Go through the following data and transcribe exactly the stretch of lines from the one holding "历经二十多年积累，以上百个智能制造案例和过硬的品质等总实力，" to the one holding "在国内率先研发推出家居工业4.0智能生产线，产品和技术得到了国家", both included.

***** SUPPLIED ENTRIES *****

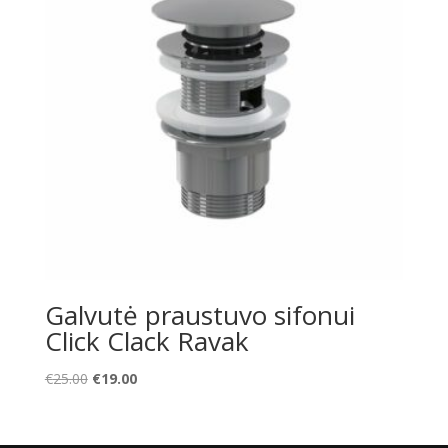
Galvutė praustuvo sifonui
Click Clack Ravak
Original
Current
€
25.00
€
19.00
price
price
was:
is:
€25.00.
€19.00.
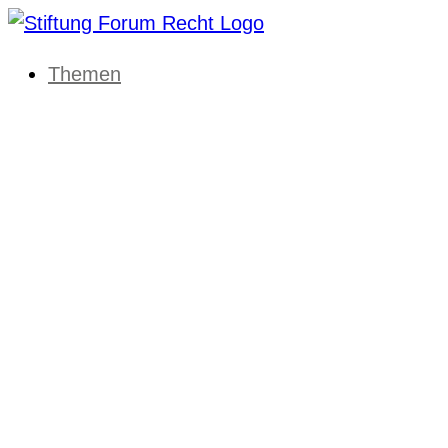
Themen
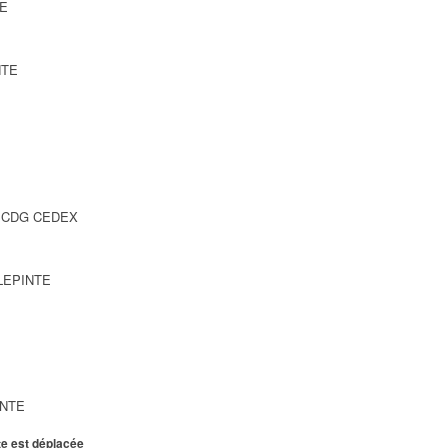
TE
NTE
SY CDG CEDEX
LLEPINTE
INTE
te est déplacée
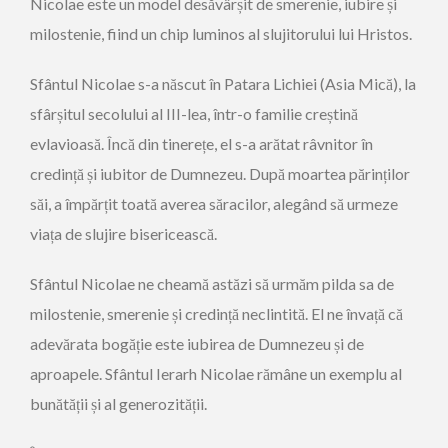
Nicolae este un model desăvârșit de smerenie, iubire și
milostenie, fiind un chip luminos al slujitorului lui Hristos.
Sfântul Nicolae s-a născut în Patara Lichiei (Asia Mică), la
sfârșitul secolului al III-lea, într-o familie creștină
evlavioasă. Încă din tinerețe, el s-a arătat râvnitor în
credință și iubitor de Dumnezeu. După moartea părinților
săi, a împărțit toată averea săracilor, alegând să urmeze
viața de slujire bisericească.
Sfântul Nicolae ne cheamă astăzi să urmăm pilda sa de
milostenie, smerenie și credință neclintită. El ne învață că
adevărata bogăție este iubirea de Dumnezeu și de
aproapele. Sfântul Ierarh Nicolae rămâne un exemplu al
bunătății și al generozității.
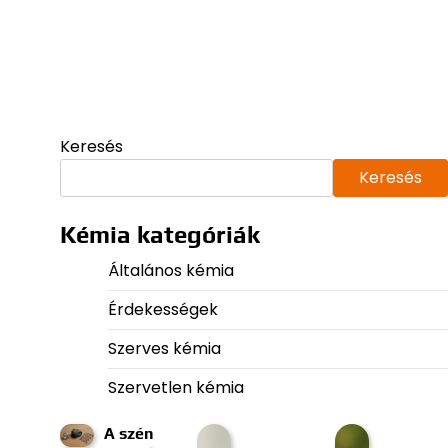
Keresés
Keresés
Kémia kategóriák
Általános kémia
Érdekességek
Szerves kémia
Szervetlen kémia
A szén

*****
***** SUPPLIED ENTRIES *****

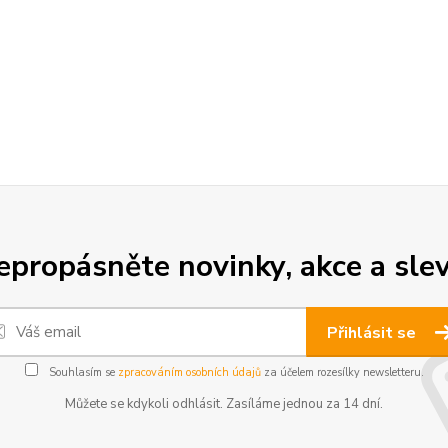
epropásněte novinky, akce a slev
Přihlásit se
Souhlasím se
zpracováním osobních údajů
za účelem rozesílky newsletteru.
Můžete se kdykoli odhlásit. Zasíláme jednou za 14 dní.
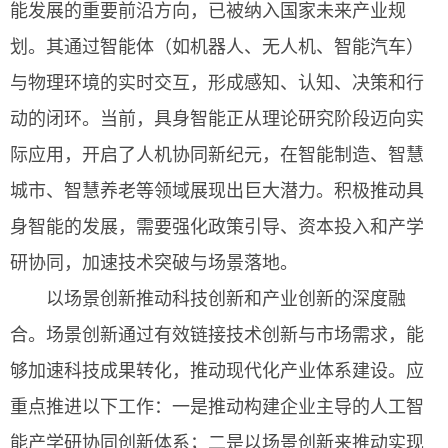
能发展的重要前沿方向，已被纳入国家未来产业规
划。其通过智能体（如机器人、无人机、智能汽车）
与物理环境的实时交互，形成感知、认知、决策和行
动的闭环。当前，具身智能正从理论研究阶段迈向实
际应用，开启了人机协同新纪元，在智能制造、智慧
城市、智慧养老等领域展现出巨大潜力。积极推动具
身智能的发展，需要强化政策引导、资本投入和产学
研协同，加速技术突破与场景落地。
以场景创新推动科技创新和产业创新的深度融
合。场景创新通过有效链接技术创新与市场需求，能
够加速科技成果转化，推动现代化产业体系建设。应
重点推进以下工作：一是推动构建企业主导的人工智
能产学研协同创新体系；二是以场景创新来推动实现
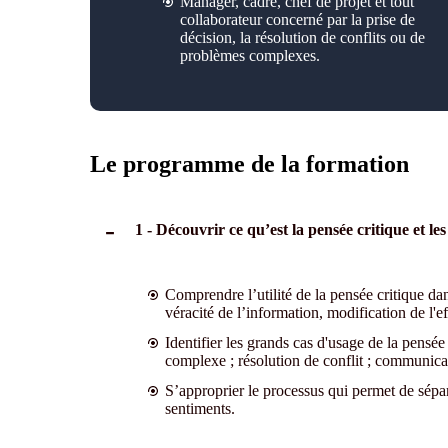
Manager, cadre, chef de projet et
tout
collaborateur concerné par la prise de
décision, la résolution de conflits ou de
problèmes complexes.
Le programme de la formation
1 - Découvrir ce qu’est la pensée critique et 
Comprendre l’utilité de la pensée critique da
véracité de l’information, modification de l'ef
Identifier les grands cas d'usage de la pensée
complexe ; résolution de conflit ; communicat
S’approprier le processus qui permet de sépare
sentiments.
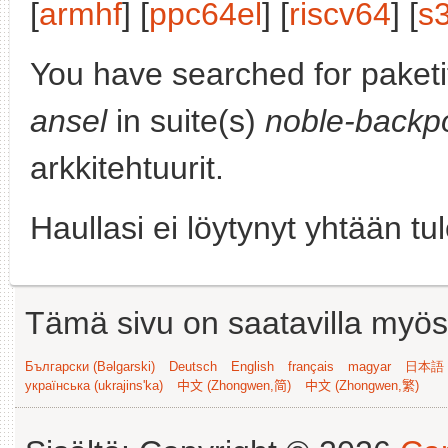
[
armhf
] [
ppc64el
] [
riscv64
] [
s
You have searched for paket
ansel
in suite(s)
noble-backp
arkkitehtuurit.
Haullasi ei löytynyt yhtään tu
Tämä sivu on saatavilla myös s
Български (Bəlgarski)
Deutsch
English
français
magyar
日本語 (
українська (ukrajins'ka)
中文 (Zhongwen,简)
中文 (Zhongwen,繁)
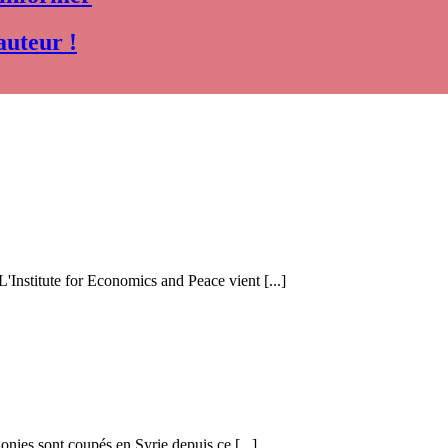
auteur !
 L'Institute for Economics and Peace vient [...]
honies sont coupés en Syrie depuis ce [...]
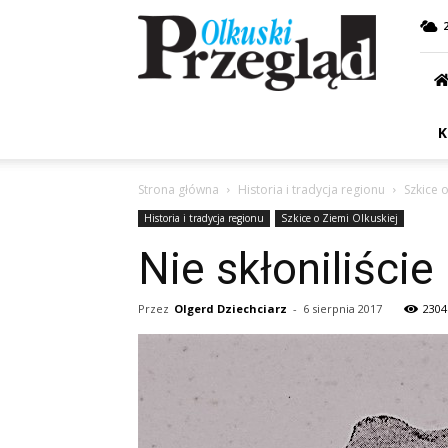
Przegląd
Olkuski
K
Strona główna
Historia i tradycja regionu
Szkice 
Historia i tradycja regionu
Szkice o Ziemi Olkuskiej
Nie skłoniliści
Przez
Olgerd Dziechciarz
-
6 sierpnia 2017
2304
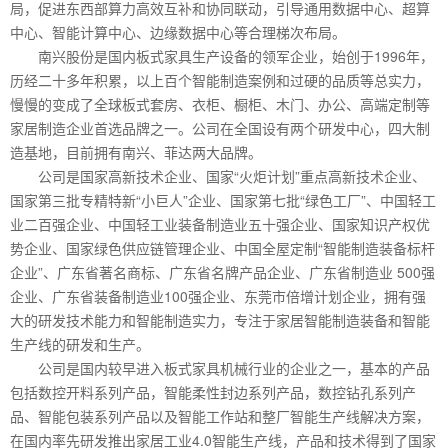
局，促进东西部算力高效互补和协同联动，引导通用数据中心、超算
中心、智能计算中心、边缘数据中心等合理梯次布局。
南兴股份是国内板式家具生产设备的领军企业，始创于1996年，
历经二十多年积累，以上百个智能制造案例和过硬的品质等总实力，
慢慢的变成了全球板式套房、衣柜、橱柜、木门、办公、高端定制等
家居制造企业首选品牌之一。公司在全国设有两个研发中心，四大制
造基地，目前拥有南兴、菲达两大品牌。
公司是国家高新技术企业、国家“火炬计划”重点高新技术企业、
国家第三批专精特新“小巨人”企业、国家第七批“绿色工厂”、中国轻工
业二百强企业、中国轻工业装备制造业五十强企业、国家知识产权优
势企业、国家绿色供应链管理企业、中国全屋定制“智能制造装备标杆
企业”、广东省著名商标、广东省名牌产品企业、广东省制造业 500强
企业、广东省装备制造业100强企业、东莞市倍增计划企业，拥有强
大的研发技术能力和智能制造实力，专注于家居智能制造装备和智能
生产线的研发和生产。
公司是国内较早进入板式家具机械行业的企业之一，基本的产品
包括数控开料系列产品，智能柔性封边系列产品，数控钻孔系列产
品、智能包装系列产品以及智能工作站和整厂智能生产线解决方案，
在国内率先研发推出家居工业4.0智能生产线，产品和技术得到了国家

*****
***** SUPPLIED ENTRIES *****

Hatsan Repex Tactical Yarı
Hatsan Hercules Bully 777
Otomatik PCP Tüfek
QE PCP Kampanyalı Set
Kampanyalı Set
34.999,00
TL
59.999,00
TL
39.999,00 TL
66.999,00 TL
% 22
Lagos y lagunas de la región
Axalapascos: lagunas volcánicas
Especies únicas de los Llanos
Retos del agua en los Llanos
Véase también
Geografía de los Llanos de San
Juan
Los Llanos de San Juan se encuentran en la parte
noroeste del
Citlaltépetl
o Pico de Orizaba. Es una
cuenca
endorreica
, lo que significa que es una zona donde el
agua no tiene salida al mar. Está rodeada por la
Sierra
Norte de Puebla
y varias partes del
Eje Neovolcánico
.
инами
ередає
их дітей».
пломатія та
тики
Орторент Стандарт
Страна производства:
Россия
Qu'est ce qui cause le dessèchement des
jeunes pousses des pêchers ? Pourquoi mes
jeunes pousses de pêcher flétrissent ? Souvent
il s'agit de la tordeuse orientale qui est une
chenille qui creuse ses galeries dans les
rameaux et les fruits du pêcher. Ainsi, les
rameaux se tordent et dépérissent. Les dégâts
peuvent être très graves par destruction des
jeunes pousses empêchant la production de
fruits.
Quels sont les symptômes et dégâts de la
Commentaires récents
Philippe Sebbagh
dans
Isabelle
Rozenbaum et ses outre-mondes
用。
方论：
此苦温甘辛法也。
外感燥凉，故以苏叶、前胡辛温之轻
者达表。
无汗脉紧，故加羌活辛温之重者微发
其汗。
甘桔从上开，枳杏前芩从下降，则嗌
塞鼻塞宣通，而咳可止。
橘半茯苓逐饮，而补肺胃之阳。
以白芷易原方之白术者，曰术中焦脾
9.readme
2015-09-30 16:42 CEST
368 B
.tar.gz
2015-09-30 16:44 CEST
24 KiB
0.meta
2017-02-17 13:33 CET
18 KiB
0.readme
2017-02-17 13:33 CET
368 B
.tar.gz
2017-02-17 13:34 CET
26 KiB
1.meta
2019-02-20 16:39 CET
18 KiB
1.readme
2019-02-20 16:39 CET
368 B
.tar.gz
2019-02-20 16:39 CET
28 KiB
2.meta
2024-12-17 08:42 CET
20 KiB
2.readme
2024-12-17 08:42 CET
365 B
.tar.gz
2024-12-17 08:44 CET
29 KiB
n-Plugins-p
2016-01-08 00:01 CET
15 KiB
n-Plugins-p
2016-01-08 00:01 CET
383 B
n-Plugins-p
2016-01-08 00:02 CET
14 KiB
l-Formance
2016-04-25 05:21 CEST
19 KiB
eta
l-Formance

*****

● RESPONSE TO THIS TASK:
历经二十多年积累，以上百个智能制造案例和过硬的品质等总实力，
慢慢的变成了全球板式套房、衣柜、橱柜、木门、办公、高端定制等
家居制造企业首选品牌之一。公司在全国设有两个研发中心，四大制
造基地，目前拥有南兴、菲达两大品牌。
公司是国家高新技术企业、国家“火炬计划”重点高新技术企业、
国家第三批专精特新“小巨人”企业、国家第七批“绿色工厂”、中国轻工
业二百强企业、中国轻工业装备制造业五十强企业、国家知识产权优
势企业、国家绿色供应链管理企业、中国全屋定制“智能制造装备标杆
企业”、广东省著名商标、广东省名牌产品企业、广东省制造业 500强
企业、广东省装备制造业100强企业、东莞市倍增计划企业，拥有强
大的研发技术能力和智能制造实力，专注于家居智能制造装备和智能
生产线的研发和生产。
公司是国内较早进入板式家具机械行业的企业之一，基本的产品
包括数控开料系列产品，智能柔性封边系列产品，数控钻孔系列产
品、智能包装系列产品以及智能工作站和整厂智能生产线解决方案，
在国内率先研发推出家居工业4.0智能生产线，产品和技术得到了国家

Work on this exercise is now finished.